Ten years ago, I was a Resident Director in a freshman building. I was a second semester senior, working on my thesis, tickled to be living in a residence hall with mostly first-year students. They kept the quintessential college experience alive for me: the late nights, the cram sessions, the homesickness, the smells of chicken wings and stale beer.
I was months away from graduation and the excitement was palpable. I couldn’t wait to earn that rightful sheepskin, spend the summer traveling, and then move to Boston to be with my boyfriend and live a fabulously urbane grown-up life!
But I had to get through the winter first. The winter in Northwest Pennsylvania is seemingly interminable and gray and bitter and prompted me to buy a sunlamp that I used constantly.
That winter of 2002 was especially heavy. My sunlamp was always on.
Chuck lived in a fraternity house off-campus. We knew of each other as we had many people in common and were both active in the Poli Sci department. Two of his fraternity brothers Jerry and Jeff were on staff with me in the freshman dorm.
My college boyfriend was one of Chuck’s RAs. We would see him around campus and Chuck always had a quick smile and a witty aside for us. He was brilliant, an Adonis. He would have become a remarkable lawyer, offering a voice to the marginalized with his splendid writing and speaking abilities.
Chuck did not survive the winter. On February 11, 2002, he took his own life. Jerry and Jeff came to my room and we sat, angry and begging for the hands of time to reverse. Our boss Josh stood and listened and made us all feel heard.
Ten years have passed and the pain and the ache and the loss is still acute. I trace back over the court case that ensued following Chuck’s death. I examine the evidence like an archaeologist trying to piece together clues of how the structure of a promising young man’s life, once in tact, tumbled and became buried. I think of his family and wonder how they have processed the pain.
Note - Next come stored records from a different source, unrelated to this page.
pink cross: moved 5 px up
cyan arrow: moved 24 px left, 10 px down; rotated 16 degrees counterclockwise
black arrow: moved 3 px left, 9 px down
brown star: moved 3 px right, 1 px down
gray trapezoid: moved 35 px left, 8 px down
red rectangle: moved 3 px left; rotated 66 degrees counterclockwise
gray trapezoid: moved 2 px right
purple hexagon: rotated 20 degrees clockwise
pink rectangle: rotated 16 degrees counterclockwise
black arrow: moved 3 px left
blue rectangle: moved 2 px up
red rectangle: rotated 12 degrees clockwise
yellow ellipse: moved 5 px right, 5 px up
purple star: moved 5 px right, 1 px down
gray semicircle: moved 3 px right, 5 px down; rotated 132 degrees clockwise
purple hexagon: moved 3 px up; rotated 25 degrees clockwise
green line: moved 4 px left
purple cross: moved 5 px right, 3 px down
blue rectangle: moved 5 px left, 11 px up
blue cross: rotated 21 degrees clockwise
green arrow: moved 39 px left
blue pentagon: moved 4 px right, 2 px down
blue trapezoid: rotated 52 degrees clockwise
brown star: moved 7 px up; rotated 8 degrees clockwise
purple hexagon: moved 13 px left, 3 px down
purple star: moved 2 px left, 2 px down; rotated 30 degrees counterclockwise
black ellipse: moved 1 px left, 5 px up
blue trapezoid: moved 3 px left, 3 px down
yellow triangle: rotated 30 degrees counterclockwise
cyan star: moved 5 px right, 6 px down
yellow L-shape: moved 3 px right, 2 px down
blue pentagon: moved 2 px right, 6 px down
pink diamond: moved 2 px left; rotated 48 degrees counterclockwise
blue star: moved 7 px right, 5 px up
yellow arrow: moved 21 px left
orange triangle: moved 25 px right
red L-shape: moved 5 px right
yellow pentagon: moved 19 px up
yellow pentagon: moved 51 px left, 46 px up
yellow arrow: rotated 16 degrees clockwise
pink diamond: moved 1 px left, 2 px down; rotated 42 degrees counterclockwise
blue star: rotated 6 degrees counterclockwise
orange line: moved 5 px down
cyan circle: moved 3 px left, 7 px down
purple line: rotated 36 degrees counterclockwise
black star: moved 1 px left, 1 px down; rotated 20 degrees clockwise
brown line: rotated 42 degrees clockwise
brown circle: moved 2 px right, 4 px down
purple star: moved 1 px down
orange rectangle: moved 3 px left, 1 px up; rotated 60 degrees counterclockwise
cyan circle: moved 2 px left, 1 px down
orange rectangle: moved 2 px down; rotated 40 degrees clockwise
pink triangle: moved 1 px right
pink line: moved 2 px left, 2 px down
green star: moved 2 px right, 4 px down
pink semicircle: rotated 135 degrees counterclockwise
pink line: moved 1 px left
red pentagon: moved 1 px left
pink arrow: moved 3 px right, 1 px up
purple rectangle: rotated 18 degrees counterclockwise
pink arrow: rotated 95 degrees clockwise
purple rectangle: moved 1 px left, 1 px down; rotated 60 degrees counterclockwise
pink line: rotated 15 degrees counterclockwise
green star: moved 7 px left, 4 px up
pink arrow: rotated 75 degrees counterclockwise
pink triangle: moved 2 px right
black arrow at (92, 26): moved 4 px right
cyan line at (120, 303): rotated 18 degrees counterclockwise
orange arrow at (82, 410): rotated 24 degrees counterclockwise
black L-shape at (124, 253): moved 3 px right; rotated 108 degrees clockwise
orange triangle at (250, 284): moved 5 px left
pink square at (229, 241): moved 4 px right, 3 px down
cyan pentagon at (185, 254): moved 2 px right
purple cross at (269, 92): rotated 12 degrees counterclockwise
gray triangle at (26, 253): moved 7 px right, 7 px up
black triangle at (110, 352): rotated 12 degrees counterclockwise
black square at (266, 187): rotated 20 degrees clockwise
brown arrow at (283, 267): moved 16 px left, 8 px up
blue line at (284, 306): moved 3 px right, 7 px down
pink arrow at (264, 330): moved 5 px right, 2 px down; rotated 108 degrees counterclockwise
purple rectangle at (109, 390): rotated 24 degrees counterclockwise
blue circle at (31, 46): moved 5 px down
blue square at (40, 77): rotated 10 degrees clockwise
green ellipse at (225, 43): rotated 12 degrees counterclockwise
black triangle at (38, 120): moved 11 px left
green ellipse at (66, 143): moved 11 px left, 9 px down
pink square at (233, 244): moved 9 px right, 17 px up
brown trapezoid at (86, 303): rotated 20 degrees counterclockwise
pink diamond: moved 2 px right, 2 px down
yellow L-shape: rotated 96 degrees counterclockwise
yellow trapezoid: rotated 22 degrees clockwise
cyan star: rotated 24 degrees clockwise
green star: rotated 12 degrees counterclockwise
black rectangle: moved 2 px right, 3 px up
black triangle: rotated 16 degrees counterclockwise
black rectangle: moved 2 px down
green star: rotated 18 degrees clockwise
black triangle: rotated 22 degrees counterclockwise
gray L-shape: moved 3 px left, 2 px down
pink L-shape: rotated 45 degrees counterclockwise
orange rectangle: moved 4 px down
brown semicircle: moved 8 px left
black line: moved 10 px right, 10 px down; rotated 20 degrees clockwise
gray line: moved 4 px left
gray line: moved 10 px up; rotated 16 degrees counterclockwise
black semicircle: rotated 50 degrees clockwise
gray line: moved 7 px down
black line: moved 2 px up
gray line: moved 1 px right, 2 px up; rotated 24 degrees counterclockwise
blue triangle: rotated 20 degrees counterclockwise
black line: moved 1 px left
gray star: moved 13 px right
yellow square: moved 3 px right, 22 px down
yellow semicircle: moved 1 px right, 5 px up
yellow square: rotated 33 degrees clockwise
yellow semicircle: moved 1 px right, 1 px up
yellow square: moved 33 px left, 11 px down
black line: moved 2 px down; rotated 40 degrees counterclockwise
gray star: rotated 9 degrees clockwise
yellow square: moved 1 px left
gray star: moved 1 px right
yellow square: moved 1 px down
I think about the paralysis I would feel for the rest of my days if the same happened to one of my children.
I was not a close friend of Chuck’s but my life was irreversibly changed by his death.
As someone who has suffered from major depression, I do not hesitate to advocate for others who suffer similarly. If I am having a hard time in mental health land, I will not send you a postcard, “All’s sunny and well–wish you were here!” If you ask, I will tell you the medications I have taken and continue to take. I will tell you the dosage. I can share my experiences with months-long insomnia when I was a sophomore in college that were punctuated by several weekends in which I spent hours holding my mother captive to my tears. I have had racing thoughts and wondered if the pain I had been feeling for a year would ever EVER fade. I celebrate the fact that the people around me implemented man-on-man defense at certain times and implemented a serious time-out on the court. For all these reasons, I refuse to perpetuate the stigma associated with mental illnesses and the therapies that treat them.
I now teach college students, and by virtue of being an employee of a church, I consider myself a part of a ministry. I see many young people at their best and brightest. I see some at their most disaffected, their most despondent, on the worst days of their lives.
I pray with them and I pray for them. When my students are not in class, I fret and I pester them. I make a nuisance of myself and I do not apologize. I refer students to the counseling center and if they don’t make contact I do it again.
I married that college boyfriend, a mental health therapist. We both share singular ministries that involve direct service to people.
I do not believe that anyone is beyond help, that any person is beyond redemption. I believe our world is a widespread construction zone but I do not believe that God is powerless to save us from it. He often places people in our path to help save us from ourselves and our own demons. I wish so much that Chuck and countless others could have been in a place to receive this help. I know this is not always possible, but I pray that our world would continue to increase its value and awareness for the importance of sound mental health.
I will try mightily to do my part in making this so. Of course, I am only one person. But so, too, was Chuck.